▸ The input

______

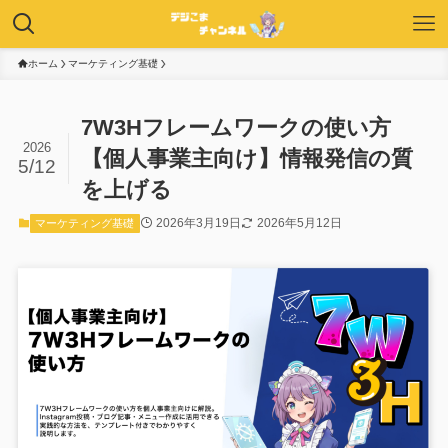
ホーム
マーケティング基礎
7W3Hフレームワークの使い方
2026
【個人事業主向け】情報発信の質
5/12
を上げる
2026年3月19日
2026年5月12日
マーケティング基礎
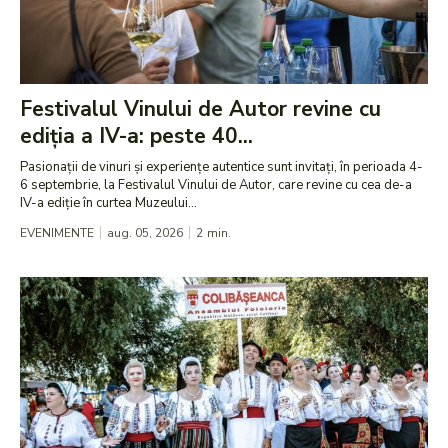
Festivalul Vinului de Autor revine cu
ediția a IV-a: peste 40...
Pasionații de vinuri și experiențe autentice sunt invitați, în perioada 4-
6 septembrie, la Festivalul Vinului de Autor, care revine cu cea de-a
IV-a ediție în curtea Muzeului...
EVENIMENTE
aug. 05, 2026
2
min.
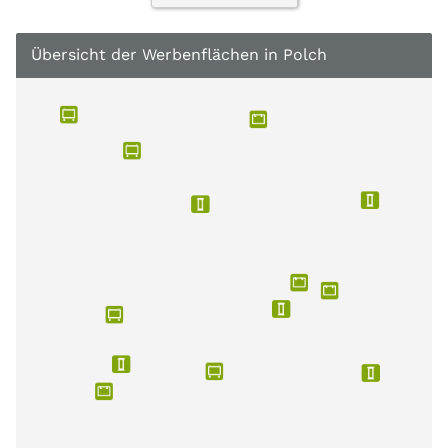
Übersicht der Werbenflächen in Polch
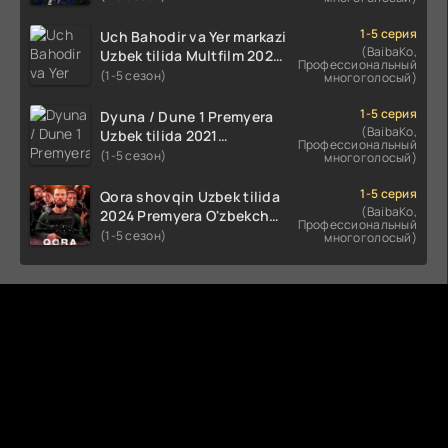
(2023-2025) tarjima kino
HD skachat
1-5 серия
Uch Bahodir va Yer markazi
(BaibaKo,
Uzbek tilida Multfilm 2025
Профессиональный
tarjima HD skachat
(1-5 сезон)
многоголосый)
1-5 серия
Dyuna / Dune 1 Premyera
(BaibaKo,
Uzbek tilida 2021
Профессиональный
O'zbekcha tarjima kino HD
(1-5 сезон)
многоголосый)
1-5 серия
Qora shovqin Uzbek tilida
(BaibaKo,
2024 Premyera O'zbekcha
Профессиональный
tarjima kino HD skachat
(1-5 сезон)
многоголосый)
Комментируют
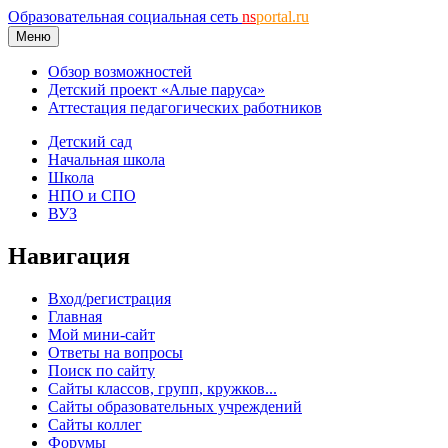
Образовательная социальная сеть
ns
portal.ru
Меню
Обзор возможностей
Детский проект «Алые паруса»
Аттестация педагогических работников
Детский сад
Начальная школа
Школа
НПО и СПО
ВУЗ
Навигация
Вход/регистрация
Главная
Мой мини-сайт
Ответы на вопросы
Поиск по сайту
Сайты классов, групп, кружков...
Сайты образовательных учреждений
Сайты коллег
Форумы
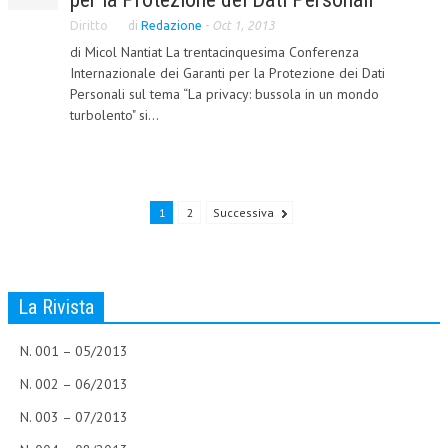
Diritto
di
Redazione
-
Oct 1, 2013
NEWS
di Micol Nantiat La trentacinquesima Conferenza
Internazionale dei Garanti per la Protezione dei Dati
ARCHIVIO EVENTI (FINO AL 2022)
Personali sul tema “La privacy: bussola in un mondo
CORSI ENTI TERZI
turbolento" si...
PUBBLICAZIONI
BOLLETTINO FINANZIAMENTI
1
2
Successiva
TELEGRAM
DOCUMENTI
La Rivista
MANUALI E MONOGRAFIE
N. 001 – 05/2013
TESI DI LAUREA
N. 002 – 06/2013
MATERIALE DIDATTICO
N. 003 – 07/2013
INVITI E PROMOZIONI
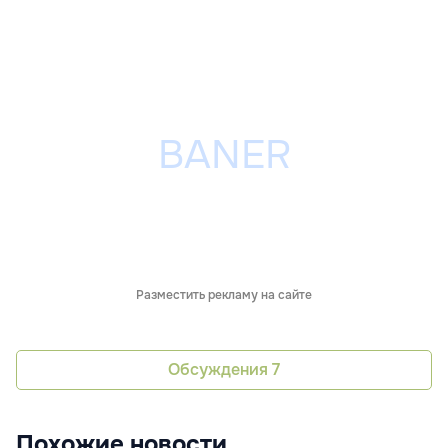
Разместить рекламу на сайте
Обсуждения
7
Похожие новости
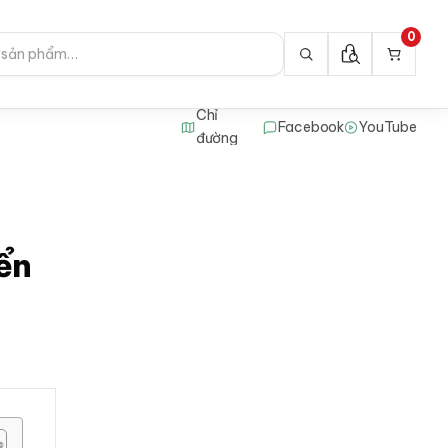
0
Chỉ
Facebook
YouTube
đường
ển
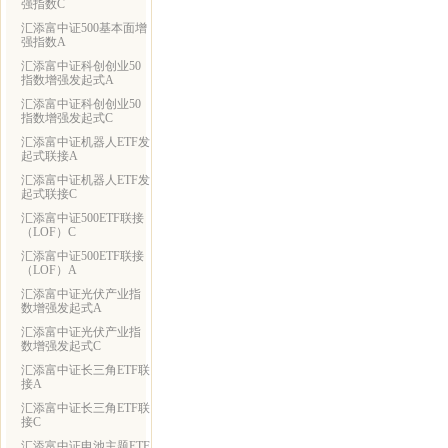
强指数C
汇添富中证500基本面增
强指数A
汇添富中证科创创业50
指数增强发起式A
汇添富中证科创创业50
指数增强发起式C
汇添富中证机器人ETF发
起式联接A
汇添富中证机器人ETF发
起式联接C
汇添富中证500ETF联接
（LOF）C
汇添富中证500ETF联接
（LOF）A
汇添富中证光伏产业指
数增强发起式A
汇添富中证光伏产业指
数增强发起式C
汇添富中证长三角ETF联
接A
汇添富中证长三角ETF联
接C
汇添富中证电池主题ETF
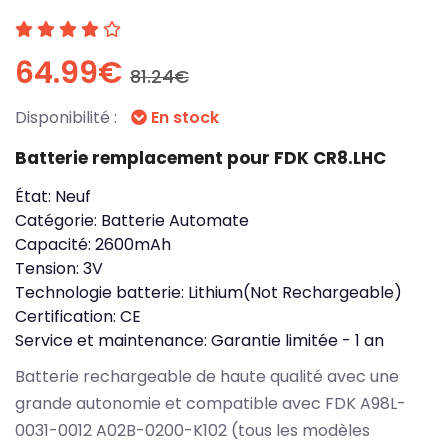
64.99€
81.24€
Disponibilité :
En stock
Batterie remplacement pour FDK CR8.LHC
État:
Neuf
Catégorie:
Batterie Automate
Capacité:
2600mAh
Tension:
3V
Technologie batterie:
Lithium(Not Rechargeable)
Certification:
CE
Service et maintenance:
Garantie limitée - 1 an
Batterie rechargeable de haute qualité avec une
grande autonomie et compatible avec FDK A98L-
0031-0012 A02B-0200-K102 (tous les modèles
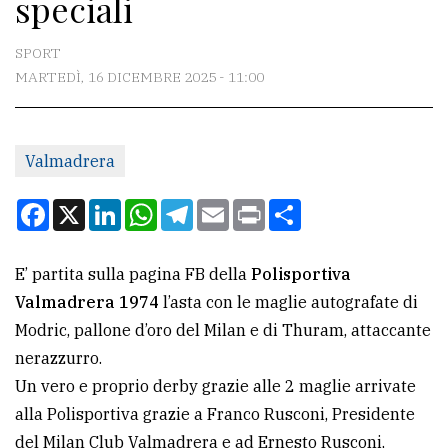
speciali
CONTATTI
La
SPORT
redazione
MARTEDÌ, 16 DICEMBRE 2025 - 11:00
Scrivici
Per
Valmadrera
la
Facebook
X
LinkedIn
WhatsApp
Telegram
Email
Print
Condividi
tua
pubblicità
E’ partita sulla pagina FB della
Polisportiva
Valmadrera 1974
l’asta con le maglie autografate di
CERCA
Modric, pallone d’oro del Milan e di Thuram, attaccante
Cerca
nerazzurro.
per
Un vero e proprio derby grazie alle 2 maglie arrivate
comune
alla Polisportiva grazie a Franco Rusconi, Presidente
del Milan Club Valmadrera e ad Ernesto Rusconi,
Ricerca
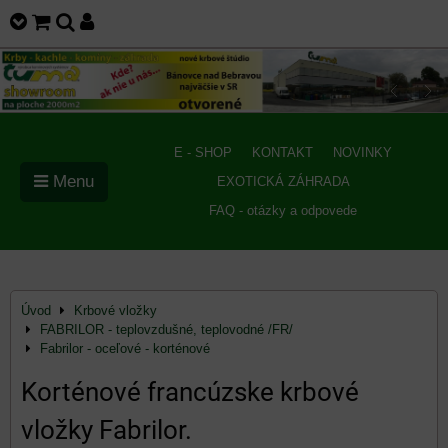
E - SHOP
KONTAKT
NOVINKY
Menu
EXOTICKÁ ZÁHRADA
FAQ - otázky a odpovede
Úvod
Krbové vložky
FABRILOR - teplovzdušné, teplovodné /FR/
Fabrilor - oceľové - korténové
Korténové francúzske krbové
vložky Fabrilor.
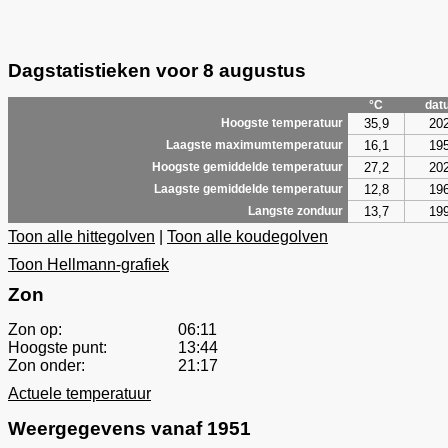
Dagstatistieken voor 8 augustus
°C
dat
35,9
20
Hoogste temperatuur
16,1
19
Laagste maximumtemperatuur
27,2
20
Hoogste gemiddelde temperatuur
12,8
19
Laagste gemiddelde temperatuur
13,7
19
Langste zonduur
Toon alle hittegolven
|
Toon alle koudegolven
Toon Hellmann-grafiek
Zon
Zon op:
06:11
Hoogste punt:
13:44
Zon onder:
21:17
Actuele temperatuur
Weergegevens vanaf 1951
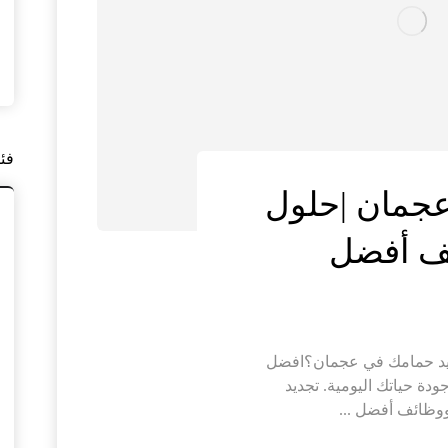
فئ
عجمان |حلول
ف أفضل
يد حمامك في عجمان؟افضل
دة حياتك اليومية. تجديد
وظائف أفضل ...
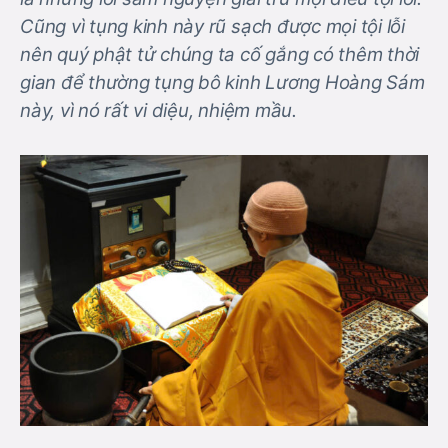
Cũng vì tụng kinh này rũ sạch được mọi tội lỗi
nên quý phật tử chúng ta cố gắng có thêm thời
gian để thường tụng bô kinh Lương Hoàng Sám
này, vì nó rất vi diệu, nhiệm mầu.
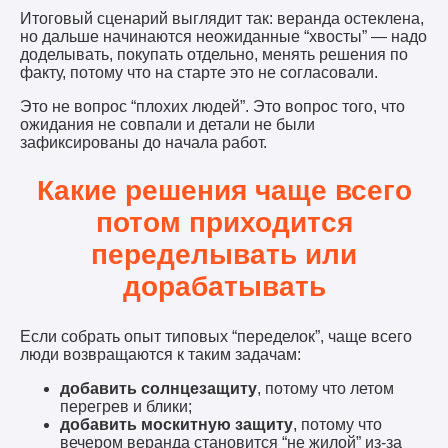
Итоговый сценарий выглядит так: веранда остеклена,
но дальше начинаются неожиданные “хвосты” — надо
доделывать, покупать отдельно, менять решения по
факту, потому что на старте это не согласовали.
Это не вопрос “плохих людей”. Это вопрос того, что
ожидания не совпали и детали не были
зафиксированы до начала работ.
Какие решения чаще всего
потом приходится
переделывать или
дорабатывать
Если собрать опыт типовых “переделок”, чаще всего
люди возвращаются к таким задачам:
добавить солнцезащиту
, потому что летом
перегрев и блики;
добавить москитную защиту
, потому что
вечером веранда становится “не жилой” из-за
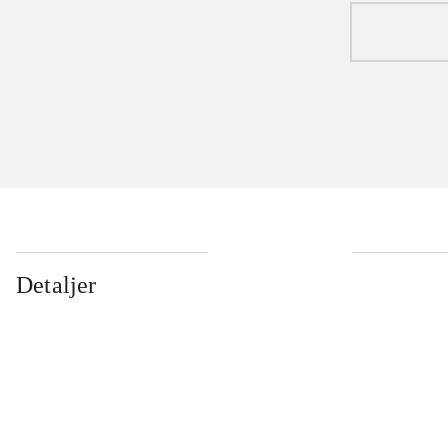
Detaljer
...
...
...
...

______

▸ Problem details
Rewrite the data above exactly as given, but omit the images.

▸ Finished exercise
ホーム
マーケティング基礎
7W3Hフレームワークの使い方
2026
【個人事業主向け】情報発信の質
5/12
を上げる
2026年3月19日
2026年5月12日
マーケティング基礎
Festivalul Vinului de Autor revine cu
ediția a IV-a: peste 40...
Pasionații de vinuri și experiențe autentice sunt invitați, în perioada 4-
6 septembrie, la Festivalul Vinului de Autor, care revine cu cea de-a
IV-a ediție în curtea Muzeului...
EVENIMENTE
aug. 05, 2026
2
min.
Übersicht der Werbenflächen in Polch
(2023-2025) tarjima kino
HD skachat
1-5 серия
Uch Bahodir va Yer markazi
(BaibaKo,
Uzbek tilida Multfilm 2025
Профессиональный
tarjima HD skachat
(1-5 сезон)
многоголосый)
1-5 серия
Dyuna / Dune 1 Premyera
(BaibaKo,
Uzbek tilida 2021
Профессиональный
O'zbekcha tarjima kino HD
(1-5 сезон)
многоголосый)
1-5 серия
Qora shovqin Uzbek tilida
(BaibaKo,
2024 Premyera O'zbekcha
Профессиональный
tarjima kino HD skachat
(1-5 сезон)
многоголосый)
Комментируют
Образовательная социальная сеть
ns
portal.ru
Меню
Обзор возможностей
Детский проект «Алые паруса»
Аттестация педагогических работников
Детский сад
Начальная школа
Школа
НПО и СПО
ВУЗ
Навигация
Вход/регистрация
Главная
Мой мини-сайт
Ответы на вопросы
Поиск по сайту
Сайты классов, групп, кружков...
Сайты образовательных учреждений
Сайты коллег
Форумы
Diritto
di
Redazione
-
Oct 1, 2013
NEWS
di Micol Nantiat La trentacinquesima Conferenza
Internazionale dei Garanti per la Protezione dei Dati
ARCHIVIO EVENTI (FINO AL 2022)
Personali sul tema “La privacy: bussola in un mondo
CORSI ENTI TERZI
turbolento" si...
PUBBLICAZIONI
BOLLETTINO FINANZIAMENTI
1
2
Successiva
TELEGRAM
DOCUMENTI
La Rivista
MANUALI E MONOGRAFIE
N. 001 – 05/2013
TESI DI LAUREA
N. 002 – 06/2013
MATERIALE DIDATTICO
N. 003 – 07/2013
INVITI E PROMOZIONI
Разместить рекламу на сайте
Обсуждения
7
Похожие новости
0
Chỉ
Facebook
YouTube
đường
ển
强指数C
汇添富中证500基本面增
强指数A
汇添富中证科创创业50
指数增强发起式A
汇添富中证科创创业50
指数增强发起式C
汇添富中证机器人ETF发
起式联接A
汇添富中证机器人ETF发
起式联接C
汇添富中证500ETF联接
（LOF）C
汇添富中证500ETF联接
（LOF）A
汇添富中证光伏产业指
数增强发起式A
汇添富中证光伏产业指
数增强发起式C
汇添富中证长三角ETF联
接A
汇添富中证长三角ETF联
接C
汇添富中证电池主题ETF
64.99€
81.24€
Disponibilité :
En stock
Batterie remplacement pour FDK CR8.LHC
État:
Neuf
Catégorie:
Batterie Automate
Capacité:
2600mAh
Tension:
3V
Technologie batterie:
Lithium(Not Rechargeable)
Certification:
CE
Service et maintenance:
Garantie limitée - 1 an
Batterie rechargeable de haute qualité avec une
grande autonomie et compatible avec FDK A98L-
0031-0012 A02B-0200-K102 (tous les modèles
speciali
CONTATTI
La
SPORT
redazione
MARTEDÌ, 16 DICEMBRE 2025 - 11:00
Scrivici
Per
Valmadrera
la
Facebook
X
LinkedIn
WhatsApp
Telegram
Email
Print
Condividi
tua
pubblicità
E’ partita sulla pagina FB della
Polisportiva
Valmadrera 1974
l’asta con le maglie autografate di
CERCA
Modric, pallone d’oro del Milan e di Thuram, attaccante
Cerca
nerazzurro.
per
Un vero e proprio derby grazie alle 2 maglie arrivate
comune
alla Polisportiva grazie a Franco Rusconi, Presidente
del Milan Club Valmadrera e ad Ernesto Rusconi,
Ricerca
E - SHOP
KONTAKT
NOVINKY
Menu
EXOTICKÁ ZÁHRADA
FAQ - otázky a odpovede
Úvod
Krbové vložky
FABRILOR - teplovzdušné, teplovodné /FR/
Fabrilor - oceľové - korténové
Korténové francúzske krbové
vložky Fabrilor.
Dagstatistieken voor 8 augustus
°C
dat
35,9
20
Hoogste temperatuur
16,1
19
Laagste maximumtemperatuur
27,2
20
Hoogste gemiddelde temperatuur
12,8
19
Laagste gemiddelde temperatuur
13,7
19
Langste zonduur
Toon alle hittegolven
|
Toon alle koudegolven
Toon Hellmann-grafiek
Zon
Zon op:
06:11
Hoogste punt:
13:44
Zon onder:
21:17
Actuele temperatuur
Weergegevens vanaf 1951
فئ
عجمان |حلول
ف أفضل
يد حمامك في عجمان؟افضل
دة حياتك اليومية. تجديد
وظائف أفضل ...
Cũng vì tụng kinh này rũ sạch được mọi tội lỗi
nên quý phật tử chúng ta cố gắng có thêm thời
gian để thường tụng bô kinh Lương Hoàng Sám
này, vì nó rất vi diệu, nhiệm mầu.
Итоговый сценарий выглядит так: веранда остеклена,
но дальше начинаются неожиданные “хвосты” — надо
доделывать, покупать отдельно, менять решения по
факту, потому что на старте это не согласовали.
Это не вопрос “плохих людей”. Это вопрос того, что
ожидания не совпали и детали не были
зафиксированы до начала работ.
Какие решения чаще всего
потом приходится
переделывать или
дорабатывать
Если собрать опыт типовых “переделок”, чаще всего
люди возвращаются к таким задачам:
добавить солнцезащиту
, потому что летом
перегрев и блики;
добавить москитную защиту
, потому что
вечером веранда становится “не жилой” из-за
Detaljer
...
...
...
...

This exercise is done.